Forsythe's book calls to mind three different artists. The tightly-packed gags and adventure sketches reminds me a bit of Lewis Trondheim's work in books like MR I and MR O. The simultaneous sense of characters aimlessly wandering through their environment combined with the propulsive nature of the panel-to-panel transitions recall Mat Brinkman's silent adventure comics. The way we follow the adventures of a plucky girl through a trippy dreamscape where creatures often unexpectedly change size makes me think of Lewis Carroll's Alice books. Forsythe's character design has both charm and bite; the girl and her squid are both cute, but the squid attempts to eat her at first, and she's pretty much in constant danger.

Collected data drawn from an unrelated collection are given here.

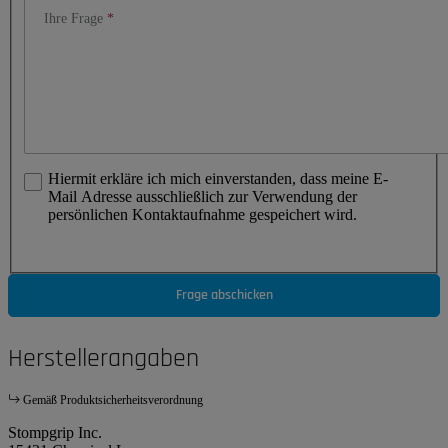
Ihre Frage
Hiermit erkläre ich mich einverstanden, dass meine E-
Mail Adresse ausschließlich zur Verwendung der
persönlichen Kontaktaufnahme gespeichert wird.
Frage abschicken
Herstellerangaben
Gemäß Produktsicherheitsverordnung
Stompgrip Inc.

The story, such as it is, is quite thin. Yet Forsythe never introduces a character that won't later have some use to the plot and eventual outcome of the story. He also keeps things lively by first introducing inanimate objects (such as a camera) and then having them surprisingly come to life. Forsythe continually ramps up the action by pulling back from the action to reveal yet another, larger, more threatening monster. Cleverly, he turns that size differential into an important plot point in the book's eventual resolution, turning a device that created tension into one that evoked laughter. This book started as a webcomic and it shows with the way Forsythe seems to be compelled to make each page its own comedic unit and the way he stitches them together as a continuing serial. The flow of the book is sometimes interrupted by two-page spreads that split apart single images. "Losing" part of the image was distracting, though I'm not sure there was a better solution with the material as he drew it. It'd be interesting to see what Forsythe comes up with when he doesn't choose to serialize his work.
POHADKY also proceeds silently, as intricate iconic symbols that have obvious power mixed with line drawings given life with a muted palette. The artists made the interesting decision of presenting their images without comment, providing an index only after they've concluded their images. The images in the drawings are archetypes: the crone, the soldier, Death, and even more familiar, modern figures (like the Capitalist). It's the sort of book that demands multiple readings to absorb the imagery and the way the artists are presenting an intentionally jumbled series of images. Many of the pages have a certain tension and energy to them by the way they are composed, even if the images are static. For example, "Witches, A Soldier a Donkey and a Black Cat" has the above figures floating above a city, huddled together as though they were waiting to be activated. Colek, who drew the images, is actually more effective in black & white than color. There's an almost primitive power to his b&w figures that his color images lack. Perhaps it's the difference between the visceral nature of a drawing and the more washed-out, storybook nature of a color image, but I found myself returning to Colek's spooky b&w drawings most of all.
OJINGOGO is a book for children to fall into, while POHADKY is more a book for adults to reflect on as they consider the roots of their own folklore. The former creates its own iconography as it follows a familiar storytelling path, while the latter is less about story than it is about the way images accrue weight and meaning over time in ways that expand beyond their original contexts.